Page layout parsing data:
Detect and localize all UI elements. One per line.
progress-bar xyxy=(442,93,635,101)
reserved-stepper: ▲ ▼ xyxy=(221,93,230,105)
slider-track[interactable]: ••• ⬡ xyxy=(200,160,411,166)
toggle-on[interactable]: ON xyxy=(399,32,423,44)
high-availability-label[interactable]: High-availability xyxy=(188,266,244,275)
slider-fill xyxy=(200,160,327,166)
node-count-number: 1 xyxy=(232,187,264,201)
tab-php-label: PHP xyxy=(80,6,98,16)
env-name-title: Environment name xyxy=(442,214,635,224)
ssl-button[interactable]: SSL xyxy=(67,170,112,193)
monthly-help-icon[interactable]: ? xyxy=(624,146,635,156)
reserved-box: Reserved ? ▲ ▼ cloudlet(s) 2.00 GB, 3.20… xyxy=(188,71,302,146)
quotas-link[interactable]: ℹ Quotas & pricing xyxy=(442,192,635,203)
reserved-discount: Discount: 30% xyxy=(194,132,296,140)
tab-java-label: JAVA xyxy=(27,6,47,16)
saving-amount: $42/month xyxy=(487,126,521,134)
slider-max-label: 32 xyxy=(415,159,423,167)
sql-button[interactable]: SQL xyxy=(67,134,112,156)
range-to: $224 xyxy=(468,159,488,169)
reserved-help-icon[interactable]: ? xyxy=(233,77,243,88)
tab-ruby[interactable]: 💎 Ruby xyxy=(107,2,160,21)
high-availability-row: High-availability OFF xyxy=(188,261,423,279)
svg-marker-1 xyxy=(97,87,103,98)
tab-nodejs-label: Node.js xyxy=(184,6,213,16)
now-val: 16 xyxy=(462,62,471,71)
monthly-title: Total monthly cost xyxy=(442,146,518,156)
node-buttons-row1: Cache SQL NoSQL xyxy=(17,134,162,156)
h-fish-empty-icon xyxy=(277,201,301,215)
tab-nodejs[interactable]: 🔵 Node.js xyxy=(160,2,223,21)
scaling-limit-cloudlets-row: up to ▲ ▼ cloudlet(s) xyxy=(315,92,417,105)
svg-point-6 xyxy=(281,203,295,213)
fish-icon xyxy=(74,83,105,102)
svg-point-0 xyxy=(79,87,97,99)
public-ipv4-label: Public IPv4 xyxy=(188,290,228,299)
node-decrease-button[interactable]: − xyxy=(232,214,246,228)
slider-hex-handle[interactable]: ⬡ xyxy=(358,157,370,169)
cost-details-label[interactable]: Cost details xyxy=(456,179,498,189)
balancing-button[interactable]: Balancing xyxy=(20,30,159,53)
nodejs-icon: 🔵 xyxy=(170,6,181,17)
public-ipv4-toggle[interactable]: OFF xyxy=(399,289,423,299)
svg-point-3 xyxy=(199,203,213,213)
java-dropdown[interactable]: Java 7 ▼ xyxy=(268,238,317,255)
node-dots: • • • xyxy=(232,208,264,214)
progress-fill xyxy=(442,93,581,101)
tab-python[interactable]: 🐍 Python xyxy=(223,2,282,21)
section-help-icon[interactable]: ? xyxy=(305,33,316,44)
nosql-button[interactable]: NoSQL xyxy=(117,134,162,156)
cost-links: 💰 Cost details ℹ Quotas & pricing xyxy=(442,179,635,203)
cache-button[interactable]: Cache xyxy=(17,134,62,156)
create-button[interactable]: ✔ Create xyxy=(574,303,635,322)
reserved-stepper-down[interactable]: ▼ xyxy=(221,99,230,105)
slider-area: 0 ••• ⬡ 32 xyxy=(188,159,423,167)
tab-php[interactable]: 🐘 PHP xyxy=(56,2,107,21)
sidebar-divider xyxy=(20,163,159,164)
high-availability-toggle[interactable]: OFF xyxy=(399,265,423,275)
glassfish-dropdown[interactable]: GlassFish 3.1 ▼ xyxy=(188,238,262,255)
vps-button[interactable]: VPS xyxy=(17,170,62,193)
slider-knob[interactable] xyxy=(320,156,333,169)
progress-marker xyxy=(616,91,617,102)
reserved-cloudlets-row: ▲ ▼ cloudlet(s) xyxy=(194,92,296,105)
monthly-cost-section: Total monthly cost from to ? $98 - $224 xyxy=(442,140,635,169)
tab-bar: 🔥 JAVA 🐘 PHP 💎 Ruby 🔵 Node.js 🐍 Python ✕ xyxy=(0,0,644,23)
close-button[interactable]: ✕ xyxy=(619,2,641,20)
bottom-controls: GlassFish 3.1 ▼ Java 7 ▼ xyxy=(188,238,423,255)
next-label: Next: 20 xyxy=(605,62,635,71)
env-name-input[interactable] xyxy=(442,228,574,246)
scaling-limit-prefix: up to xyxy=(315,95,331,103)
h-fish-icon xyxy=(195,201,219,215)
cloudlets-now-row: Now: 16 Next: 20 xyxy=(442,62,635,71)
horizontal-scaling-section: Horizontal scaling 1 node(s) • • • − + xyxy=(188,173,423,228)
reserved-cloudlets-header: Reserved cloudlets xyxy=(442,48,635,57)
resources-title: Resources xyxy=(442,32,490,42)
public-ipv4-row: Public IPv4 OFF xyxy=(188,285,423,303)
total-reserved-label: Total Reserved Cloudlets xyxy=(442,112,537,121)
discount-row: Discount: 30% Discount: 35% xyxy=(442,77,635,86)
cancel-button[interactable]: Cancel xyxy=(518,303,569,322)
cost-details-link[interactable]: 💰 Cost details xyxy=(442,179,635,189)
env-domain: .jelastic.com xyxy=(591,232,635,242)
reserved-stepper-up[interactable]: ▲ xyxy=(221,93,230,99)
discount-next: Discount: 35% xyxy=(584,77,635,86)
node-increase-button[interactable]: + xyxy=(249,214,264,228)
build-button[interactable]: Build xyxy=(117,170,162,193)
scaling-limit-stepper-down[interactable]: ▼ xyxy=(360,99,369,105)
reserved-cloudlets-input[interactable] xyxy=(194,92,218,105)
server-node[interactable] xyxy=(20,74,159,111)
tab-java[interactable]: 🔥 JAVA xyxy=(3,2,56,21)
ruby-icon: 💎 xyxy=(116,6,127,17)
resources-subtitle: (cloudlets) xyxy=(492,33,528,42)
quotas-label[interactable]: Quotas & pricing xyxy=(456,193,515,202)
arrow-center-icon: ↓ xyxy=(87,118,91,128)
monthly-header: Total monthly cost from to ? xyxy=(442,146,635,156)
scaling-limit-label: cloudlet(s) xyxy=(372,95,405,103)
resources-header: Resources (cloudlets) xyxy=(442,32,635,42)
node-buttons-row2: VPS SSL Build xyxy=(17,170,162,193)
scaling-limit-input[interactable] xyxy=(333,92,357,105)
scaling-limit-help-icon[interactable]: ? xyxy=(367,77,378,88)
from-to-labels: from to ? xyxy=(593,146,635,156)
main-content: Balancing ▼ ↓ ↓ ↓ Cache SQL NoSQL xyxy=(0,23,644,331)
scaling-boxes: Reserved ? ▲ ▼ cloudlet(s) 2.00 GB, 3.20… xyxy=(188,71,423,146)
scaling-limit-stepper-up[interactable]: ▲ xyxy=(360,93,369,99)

Task item:
Reproduce the records in full, exactly as written.

Exercise solution:
Detect and localize all UI elements. One per line.
progress-bar xyxy=(442,93,635,101)
reserved-stepper: ▲ ▼ xyxy=(221,93,230,105)
slider-track[interactable]: ••• ⬡ xyxy=(200,160,411,166)
toggle-on[interactable]: ON xyxy=(399,32,423,44)
high-availability-label[interactable]: High-availability xyxy=(188,266,244,275)
slider-fill xyxy=(200,160,327,166)
node-count-number: 1 xyxy=(232,187,264,201)
tab-php-label: PHP xyxy=(80,6,98,16)
env-name-title: Environment name xyxy=(442,214,635,224)
ssl-button[interactable]: SSL xyxy=(67,170,112,193)
monthly-help-icon[interactable]: ? xyxy=(624,146,635,156)
reserved-box: Reserved ? ▲ ▼ cloudlet(s) 2.00 GB, 3.20… xyxy=(188,71,302,146)
quotas-link[interactable]: ℹ Quotas & pricing xyxy=(442,192,635,203)
reserved-discount: Discount: 30% xyxy=(194,132,296,140)
tab-java-label: JAVA xyxy=(27,6,47,16)
saving-amount: $42/month xyxy=(487,126,521,134)
slider-max-label: 32 xyxy=(415,159,423,167)
sql-button[interactable]: SQL xyxy=(67,134,112,156)
range-to: $224 xyxy=(468,159,488,169)
reserved-help-icon[interactable]: ? xyxy=(233,77,243,88)
tab-ruby[interactable]: 💎 Ruby xyxy=(107,2,160,21)
high-availability-row: High-availability OFF xyxy=(188,261,423,279)
svg-marker-1 xyxy=(97,87,103,98)
tab-nodejs-label: Node.js xyxy=(184,6,213,16)
now-val: 16 xyxy=(462,62,471,71)
monthly-title: Total monthly cost xyxy=(442,146,518,156)
node-buttons-row1: Cache SQL NoSQL xyxy=(17,134,162,156)
h-fish-empty-icon xyxy=(277,201,301,215)
tab-nodejs[interactable]: 🔵 Node.js xyxy=(160,2,223,21)
scaling-limit-cloudlets-row: up to ▲ ▼ cloudlet(s) xyxy=(315,92,417,105)
svg-point-6 xyxy=(281,203,295,213)
fish-icon xyxy=(74,83,105,102)
svg-point-0 xyxy=(79,87,97,99)
public-ipv4-label: Public IPv4 xyxy=(188,290,228,299)
node-decrease-button[interactable]: − xyxy=(232,214,246,228)
slider-hex-handle[interactable]: ⬡ xyxy=(358,157,370,169)
cost-details-label[interactable]: Cost details xyxy=(456,179,498,189)
balancing-button[interactable]: Balancing xyxy=(20,30,159,53)
nodejs-icon: 🔵 xyxy=(170,6,181,17)
public-ipv4-toggle[interactable]: OFF xyxy=(399,289,423,299)
svg-point-3 xyxy=(199,203,213,213)
java-dropdown[interactable]: Java 7 ▼ xyxy=(268,238,317,255)
node-dots: • • • xyxy=(232,208,264,214)
progress-fill xyxy=(442,93,581,101)
tab-python[interactable]: 🐍 Python xyxy=(223,2,282,21)
section-help-icon[interactable]: ? xyxy=(305,33,316,44)
nosql-button[interactable]: NoSQL xyxy=(117,134,162,156)
cost-links: 💰 Cost details ℹ Quotas & pricing xyxy=(442,179,635,203)
cache-button[interactable]: Cache xyxy=(17,134,62,156)
create-button[interactable]: ✔ Create xyxy=(574,303,635,322)
reserved-stepper-down[interactable]: ▼ xyxy=(221,99,230,105)
slider-area: 0 ••• ⬡ 32 xyxy=(188,159,423,167)
tab-php[interactable]: 🐘 PHP xyxy=(56,2,107,21)
sidebar-divider xyxy=(20,163,159,164)
high-availability-toggle[interactable]: OFF xyxy=(399,265,423,275)
glassfish-dropdown[interactable]: GlassFish 3.1 ▼ xyxy=(188,238,262,255)
vps-button[interactable]: VPS xyxy=(17,170,62,193)
slider-knob[interactable] xyxy=(320,156,333,169)
progress-marker xyxy=(616,91,617,102)
reserved-cloudlets-row: ▲ ▼ cloudlet(s) xyxy=(194,92,296,105)
monthly-cost-section: Total monthly cost from to ? $98 - $224 xyxy=(442,140,635,169)
tab-bar: 🔥 JAVA 🐘 PHP 💎 Ruby 🔵 Node.js 🐍 Python ✕ xyxy=(0,0,644,23)
close-button[interactable]: ✕ xyxy=(619,2,641,20)
bottom-controls: GlassFish 3.1 ▼ Java 7 ▼ xyxy=(188,238,423,255)
next-label: Next: 20 xyxy=(605,62,635,71)
env-name-input[interactable] xyxy=(442,228,574,246)
scaling-limit-prefix: up to xyxy=(315,95,331,103)
h-fish-icon xyxy=(195,201,219,215)
cloudlets-now-row: Now: 16 Next: 20 xyxy=(442,62,635,71)
horizontal-scaling-section: Horizontal scaling 1 node(s) • • • − + xyxy=(188,173,423,228)
reserved-cloudlets-header: Reserved cloudlets xyxy=(442,48,635,57)
resources-title: Resources xyxy=(442,32,490,42)
public-ipv4-row: Public IPv4 OFF xyxy=(188,285,423,303)
total-reserved-label: Total Reserved Cloudlets xyxy=(442,112,537,121)
discount-row: Discount: 30% Discount: 35% xyxy=(442,77,635,86)
cancel-button[interactable]: Cancel xyxy=(518,303,569,322)
cost-details-link[interactable]: 💰 Cost details xyxy=(442,179,635,189)
env-domain: .jelastic.com xyxy=(591,232,635,242)
reserved-stepper-up[interactable]: ▲ xyxy=(221,93,230,99)
discount-next: Discount: 35% xyxy=(584,77,635,86)
node-increase-button[interactable]: + xyxy=(249,214,264,228)
build-button[interactable]: Build xyxy=(117,170,162,193)
scaling-limit-stepper-down[interactable]: ▼ xyxy=(360,99,369,105)
reserved-cloudlets-input[interactable] xyxy=(194,92,218,105)
server-node[interactable] xyxy=(20,74,159,111)
tab-java[interactable]: 🔥 JAVA xyxy=(3,2,56,21)
ruby-icon: 💎 xyxy=(116,6,127,17)
resources-subtitle: (cloudlets) xyxy=(492,33,528,42)
quotas-label[interactable]: Quotas & pricing xyxy=(456,193,515,202)
arrow-center-icon: ↓ xyxy=(87,118,91,128)
monthly-header: Total monthly cost from to ? xyxy=(442,146,635,156)
scaling-limit-label: cloudlet(s) xyxy=(372,95,405,103)
resources-header: Resources (cloudlets) xyxy=(442,32,635,42)
node-buttons-row2: VPS SSL Build xyxy=(17,170,162,193)
scaling-limit-input[interactable] xyxy=(333,92,357,105)
scaling-limit-help-icon[interactable]: ? xyxy=(367,77,378,88)
from-to-labels: from to ? xyxy=(593,146,635,156)
main-content: Balancing ▼ ↓ ↓ ↓ Cache SQL NoSQL xyxy=(0,23,644,331)
scaling-boxes: Reserved ? ▲ ▼ cloudlet(s) 2.00 GB, 3.20… xyxy=(188,71,423,146)
scaling-limit-stepper-up[interactable]: ▲ xyxy=(360,93,369,99)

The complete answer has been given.